New scanner technology promises to improve cancer and arthritis diagnosis
Marie Donlon | October 15, 2024A team from the University College London (UCL) has created a new hand-held scanner capable of generating highly detailed 3D photoacoustic imaging in mere seconds.
While PAT imaging relies on laser-generated ultrasound waves to visualize slight changes — early indicators of disease — in the less-than-millimeter-scale veins and arteries and up to 15 mm deep in human tissue, current-day PAT technology is slow to generate quality 3D images for use by healthcare professionals.
Further, PAT scan patients are required to be completely motionless, otherwise images might blur and subsequently not produce clinically useful images.
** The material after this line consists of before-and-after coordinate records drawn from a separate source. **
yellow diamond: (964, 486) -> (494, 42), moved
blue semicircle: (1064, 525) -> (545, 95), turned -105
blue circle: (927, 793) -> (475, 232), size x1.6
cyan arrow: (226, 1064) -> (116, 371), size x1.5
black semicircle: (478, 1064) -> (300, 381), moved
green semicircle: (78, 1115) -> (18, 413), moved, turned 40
Likewise, older photoacoustic scanners took more than five minutes to take an image.
However, the team suggests that its new device reduces that time to just a few seconds or less and also improves image quality, potentially helping to diagnose cancer, cardiovascular disease and arthritis in three to five years’ time while also accelerating the time it takes to acquire images — between 100 and 1,000 times faster than previous scanners.
In the lab, the team used the scanner during pre-clinical tests on 10 patients with type-2 diabetes, rheumatoid arthritis or breast cancer, as well as on seven healthy volunteers.
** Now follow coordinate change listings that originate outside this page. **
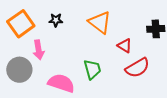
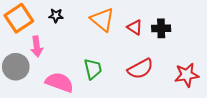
red triangle: (125, 46) -> (135, 27), moved

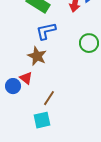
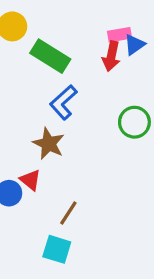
blue L-shape: (46, 31) -> (63, 102), turned -30
cyan square: (42, 120) -> (57, 249), turned 30

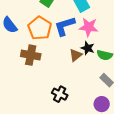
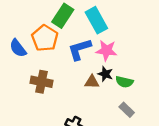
orange pentagon: (40, 28) -> (45, 38), moved
brown triangle: (76, 55) -> (92, 82), turned 40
The researchers reported that in three patients with type-2 diabetes, the scanner produced detailed 3D images of the microvasculature in the feet, highlighting deformities and structural changes in the vessels. The device also visualized skin inflammation linked to breast cancer.
Additionally, for conditions like peripheral vascular disease (PVD), which is a complication of diabetes, early signs of changes in tiny blood vessels indicative of the disease were visible using the new scanner, thus promising early detection and treatment.
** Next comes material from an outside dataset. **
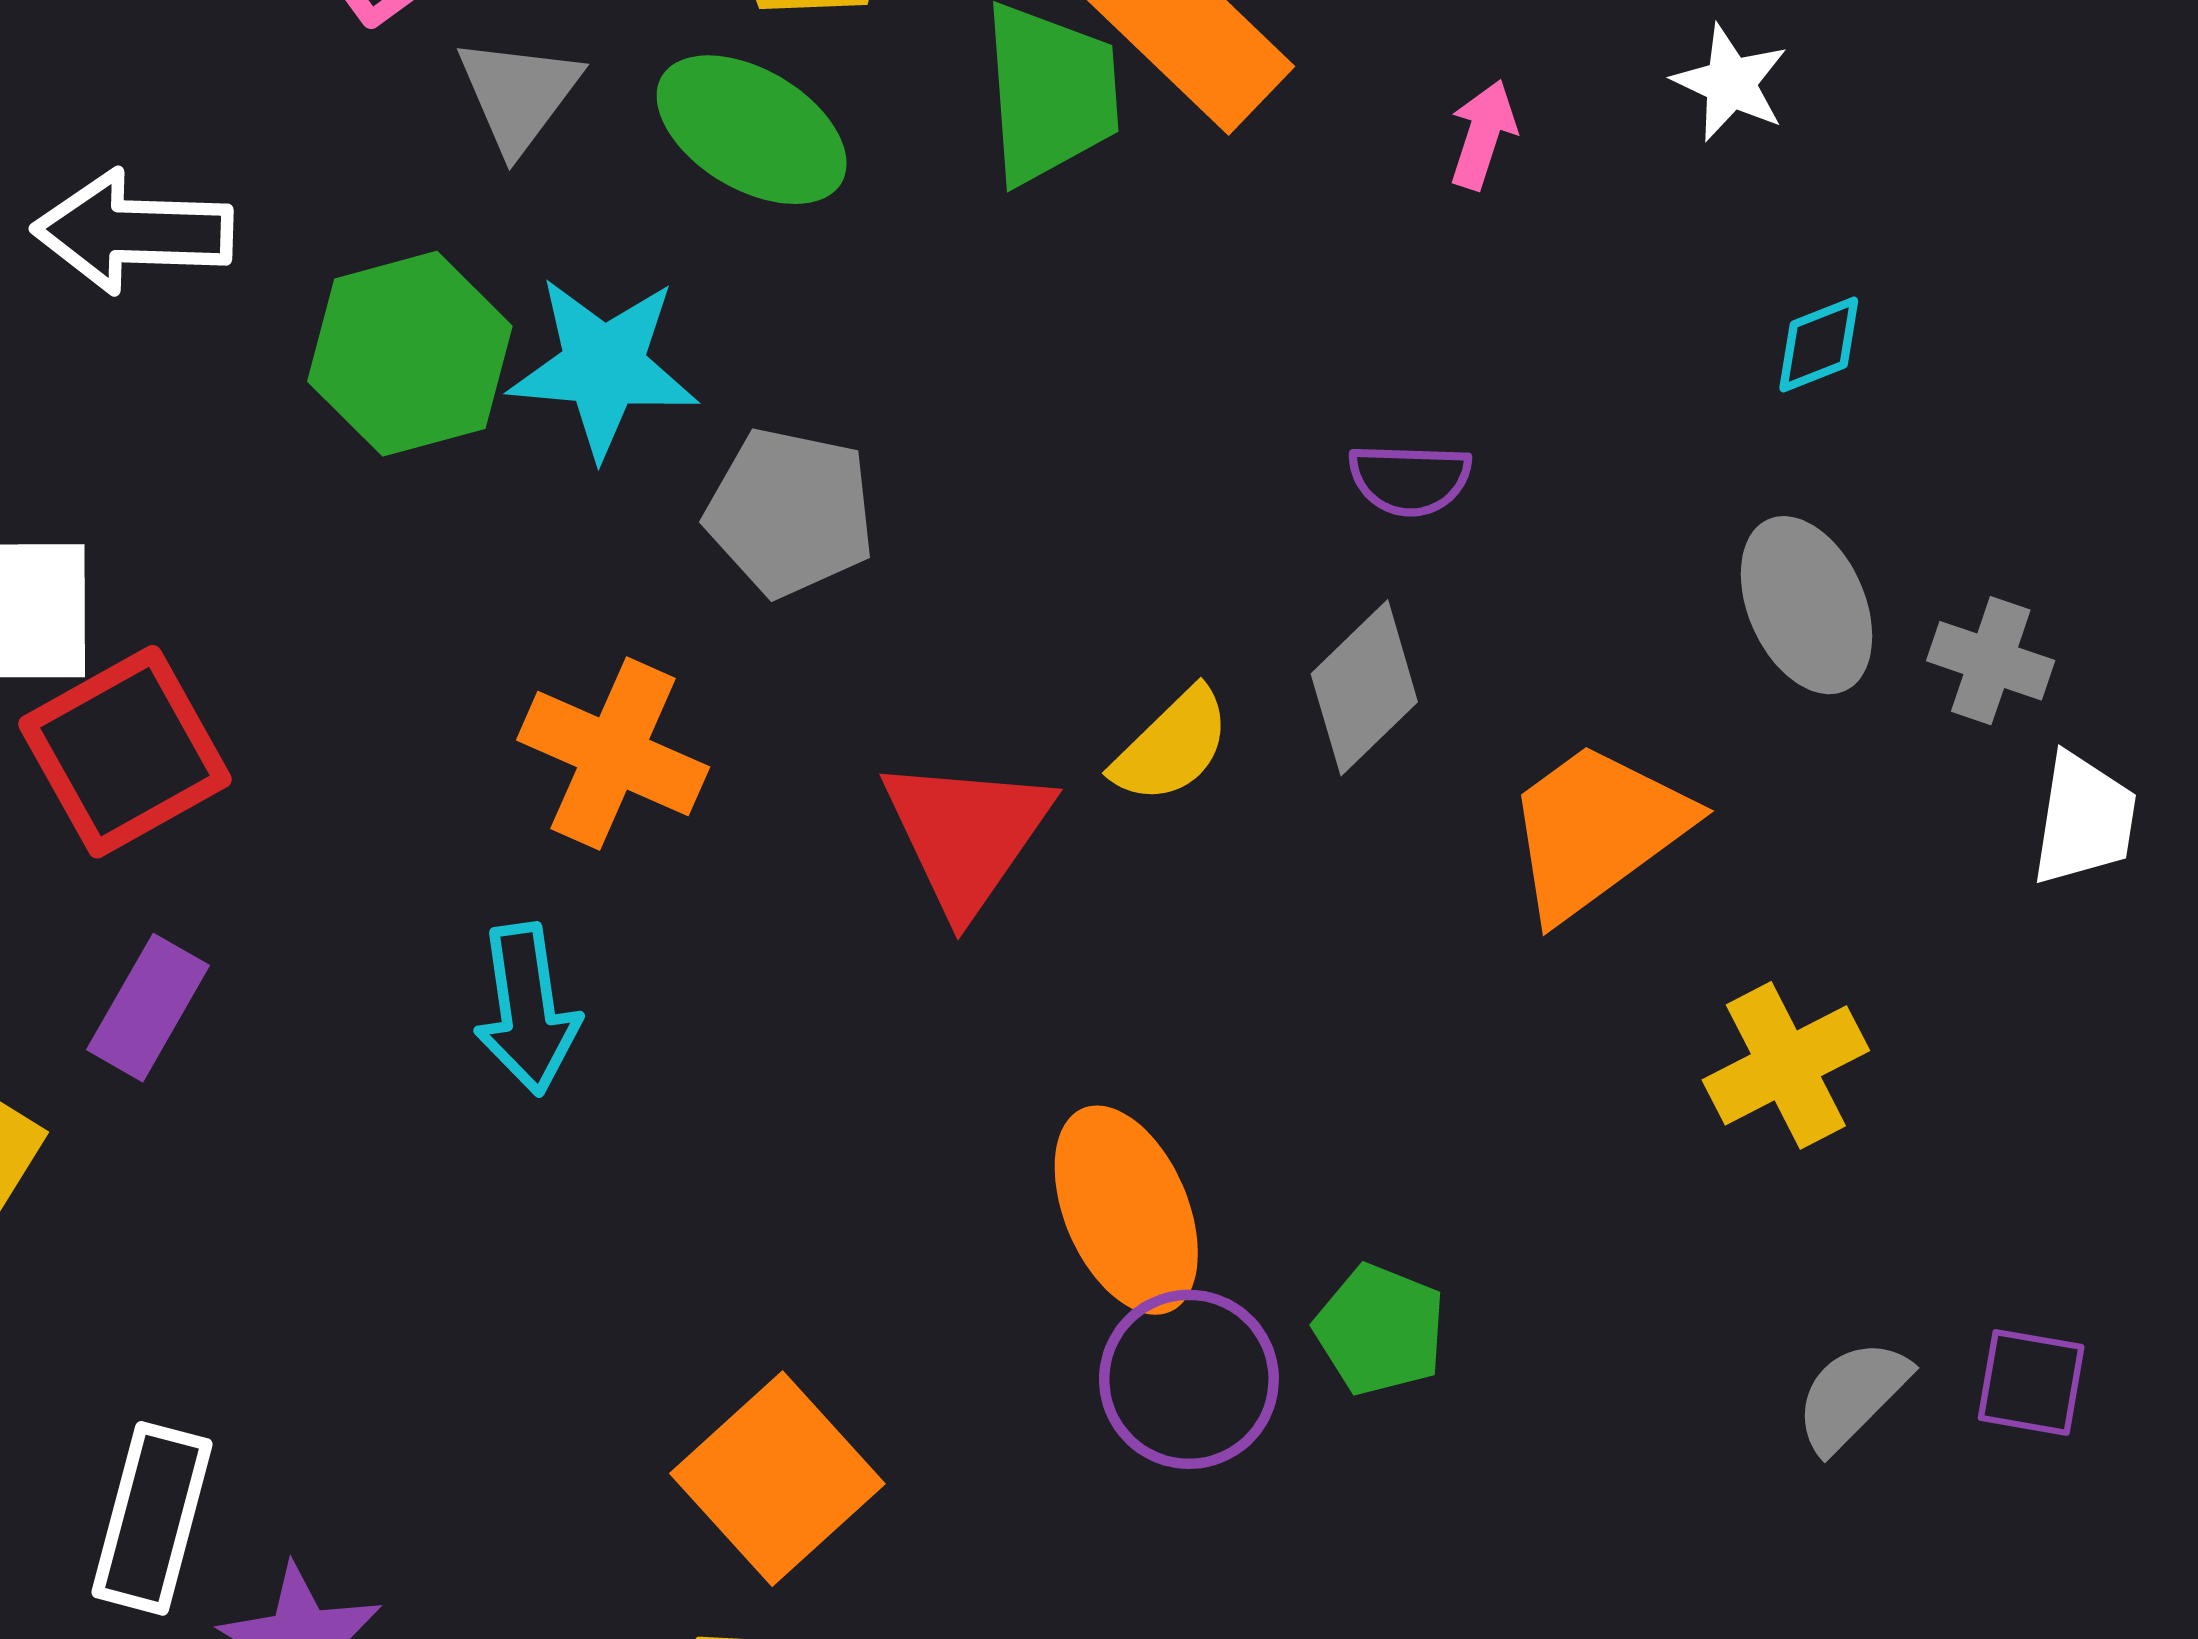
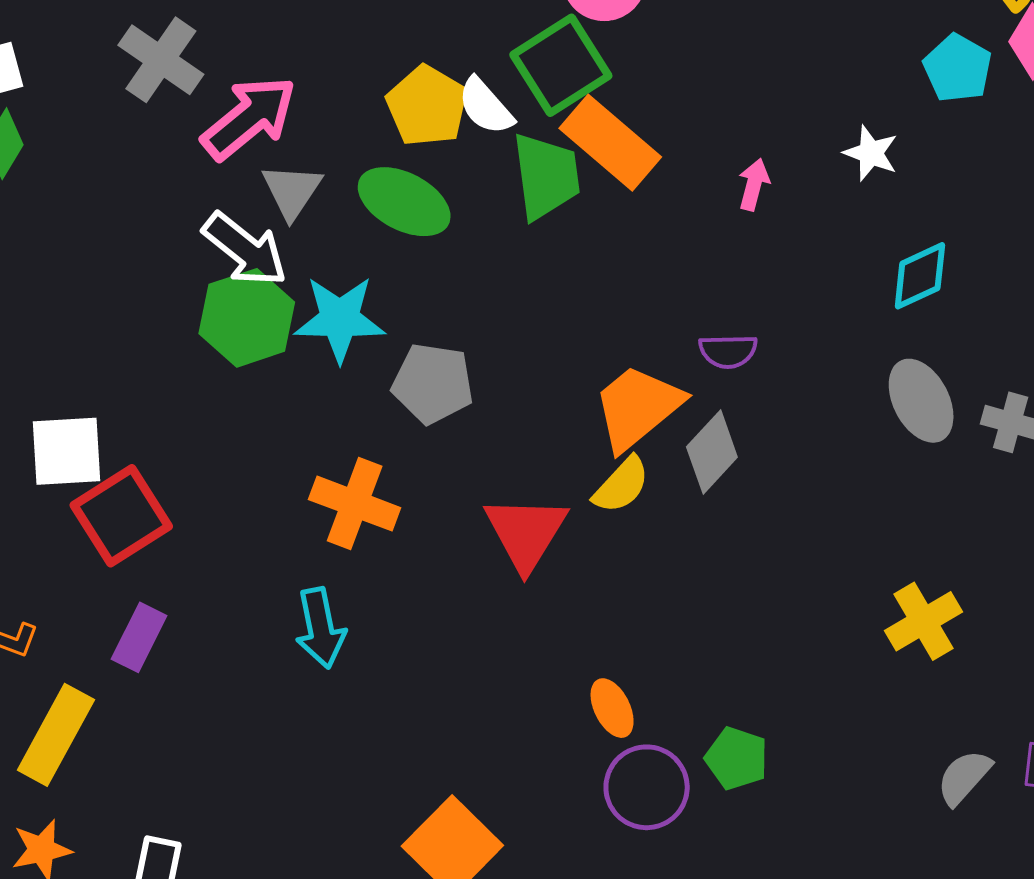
white arrow: (133, 232) -> (245, 250), moved, turned -140
cyan diamond: (1819, 345) -> (920, 276), size x1.4
orange trapezoid: (1597, 830) -> (638, 407), moved
orange ellipse: (1126, 1210) -> (612, 708), size x0.6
The team also suggests that the device could better visualize cancerous tumors, which have a high density of small blood vessels that are too small to see with other imaging techniques.
“Photoacoustic imaging could be used to detect the tumor and monitor it relatively easily. It could also be used to help cancer surgeons better distinguish tumor tissue from normal tissue by visualizing the blood vessels in the tumor, helping to ensure all of the tumor is removed during surgery and minimizing the risk of recurrence,” noted the researchers.
An article detailing the device, “A fast all-optical 3D photoacoustic scanner for clinical vascular imaging,” appears in the journal Nature Biomedical Engineering.